((

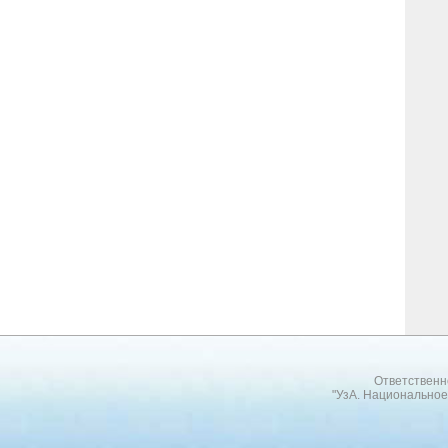
Ответственн
"УзА. Национальное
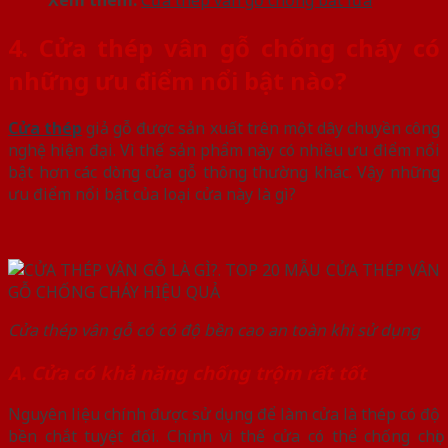
Xem thêm:
Cửa thép vân gỗ chống bắt lửa
4. Cửa thép vân gỗ chống cháy có
những ưu điểm nổi bật nào?
Cửa thép
giả gỗ được sản xuất trên một dây chuyền công
nghệ hiện đại. Vì thế sản phẩm này có nhiều ưu điểm nổi
bật hơn các dòng cửa gỗ thông thường khác. Vậy những
ưu điểm nổi bật của loại cửa này là gì?
Cửa thép vân gỗ có có độ bền cao an toàn khi sử dụng
A. Cửa có khả năng chống trộm rất tốt
Nguyên liệu chính được sử dụng để làm cửa là thép có độ
bền chắt tuyệt đối. Chính vì thế cửa có thể chống chọi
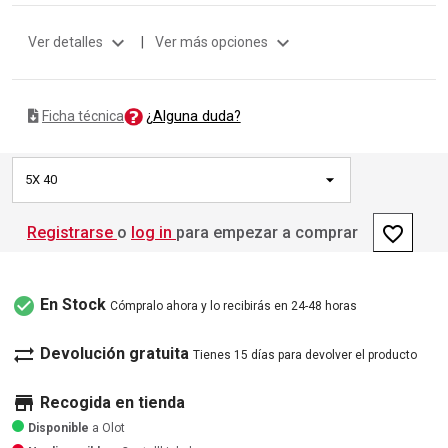
expand_more
expand_more
Ver detalles
|
Ver más opciones
¿Alguna duda?
Ficha técnica
5X 40
favorite_border
Registrarse
o
log in
para empezar a comprar
check_circle
En Stock
Cómpralo ahora y lo recibirás en 24-48 horas
sync_alt
Devolución gratuita
Tienes 15 días para devolver el producto
store
Recogida en tienda
Disponible
a Olot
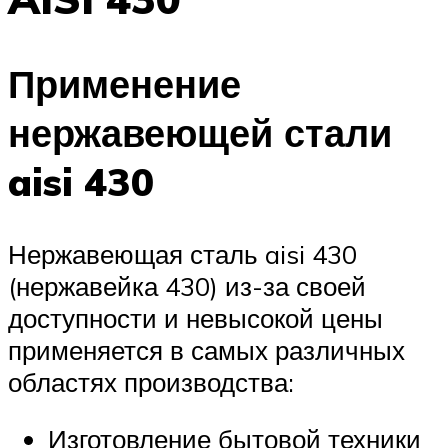
Применение
нержавеющей стали
aisi 430
Нержавеющая сталь aisi 430
(нержавейка 430) из-за своей
доступности и невысокой цены
применяется в самых различных
областях производства:
Изготовление бытовой техники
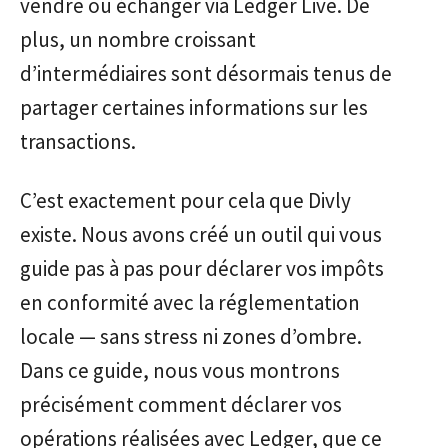
vendre ou échanger via Ledger Live. De
plus, un nombre croissant
d’intermédiaires sont désormais tenus de
partager certaines informations sur les
transactions.
C’est exactement pour cela que Divly
existe. Nous avons créé un outil qui vous
guide pas à pas pour déclarer vos impôts
en conformité avec la réglementation
locale — sans stress ni zones d’ombre.
Dans ce guide, nous vous montrons
précisément comment déclarer vos
opérations réalisées avec Ledger, que ce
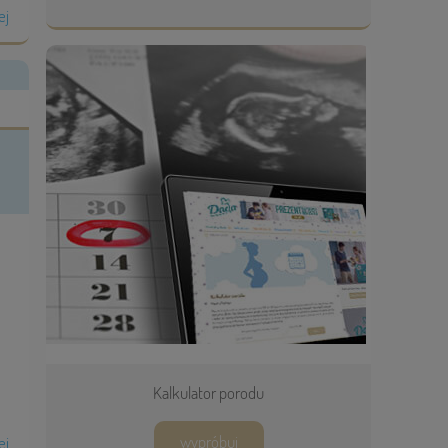
ej
Kalkulator porodu
wypróbuj
ej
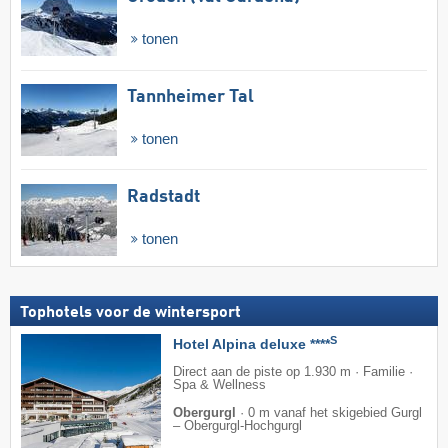
tonen
Tannheimer Tal
tonen
Radstadt
tonen
Tophotels voor de wintersport
S
Hotel Alpina deluxe ****
Direct aan de piste op 1.930 m · Familie ·
Spa & Wellness
Obergurgl
·
0 m vanaf het skigebied Gurgl
– Obergurgl-Hochgurgl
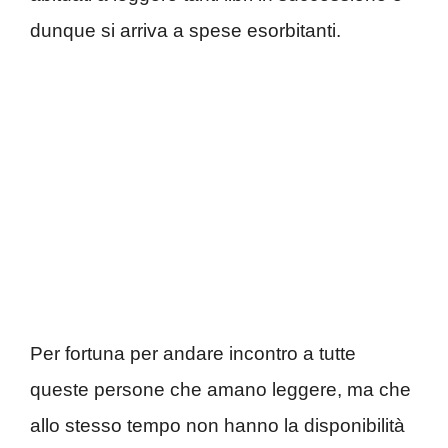
dunque si arriva a spese esorbitanti.
Per fortuna per andare incontro a tutte
queste persone che amano leggere, ma che
allo stesso tempo non hanno la disponibilità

))

» What needs to be done: Each record above is to be returned unchanged, while any picture it holds stays out.

» Solution to this problem:
Ответственн
"УзА. Национальное
Xem thêm:
Cửa thép vân gỗ chống bắt lửa
4. Cửa thép vân gỗ chống cháy có
những ưu điểm nổi bật nào?
Cửa thép
giả gỗ được sản xuất trên một dây chuyền công
nghệ hiện đại. Vì thế sản phẩm này có nhiều ưu điểm nổi
bật hơn các dòng cửa gỗ thông thường khác. Vậy những
ưu điểm nổi bật của loại cửa này là gì?
Cửa thép vân gỗ có có độ bền cao an toàn khi sử dụng
A. Cửa có khả năng chống trộm rất tốt
Nguyên liệu chính được sử dụng để làm cửa là thép có độ
bền chắt tuyệt đối. Chính vì thế cửa có thể chống chọi
expand_more
expand_more
Ver detalles
|
Ver más opciones
¿Alguna duda?
Ficha técnica
5X 40
favorite_border
Registrarse
o
log in
para empezar a comprar
check_circle
En Stock
Cómpralo ahora y lo recibirás en 24-48 horas
sync_alt
Devolución gratuita
Tienes 15 días para devolver el producto
store
Recogida en tienda
Disponible
a Olot
Применение
нержавеющей стали
aisi 430
Нержавеющая сталь aisi 430
(нержавейка 430) из-за своей
доступности и невысокой цены
применяется в самых различных
областях производства:
Изготовление бытовой техники
vendre ou échanger via Ledger Live. De
plus, un nombre croissant
d’intermédiaires sont désormais tenus de
partager certaines informations sur les
transactions.
C’est exactement pour cela que Divly
existe. Nous avons créé un outil qui vous
guide pas à pas pour déclarer vos impôts
en conformité avec la réglementation
locale — sans stress ni zones d’ombre.
Dans ce guide, nous vous montrons
précisément comment déclarer vos
opérations réalisées avec Ledger, que ce
ej
Kalkulator porodu
wypróbuj
ej
tonen
Tannheimer Tal
tonen
Radstadt
tonen
Tophotels voor de wintersport
S
Hotel Alpina deluxe ****
Direct aan de piste op 1.930 m · Familie ·
Spa & Wellness
Obergurgl
·
0 m vanaf het skigebied Gurgl
– Obergurgl-Hochgurgl
dunque si arriva a spese esorbitanti.
Per fortuna per andare incontro a tutte
queste persone che amano leggere, ma che
allo stesso tempo non hanno la disponibilità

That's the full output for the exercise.